[Stored data entries]
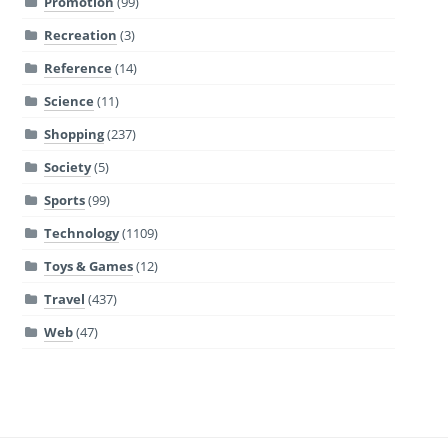
Promotion
(99)
Recreation
(3)
Reference
(14)
Science
(11)
Shopping
(237)
Society
(5)
Sports
(99)
Technology
(1109)
Toys & Games
(12)
Travel
(437)
Web
(47)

§ Problem statement
Please print the data above in its entirety, exactly, but without any picture.

§ Answer section
Promotion
(99)
Recreation
(3)
Reference
(14)
Science
(11)
Shopping
(237)
Society
(5)
Sports
(99)
Technology
(1109)
Toys & Games
(12)
Travel
(437)
Web
(47)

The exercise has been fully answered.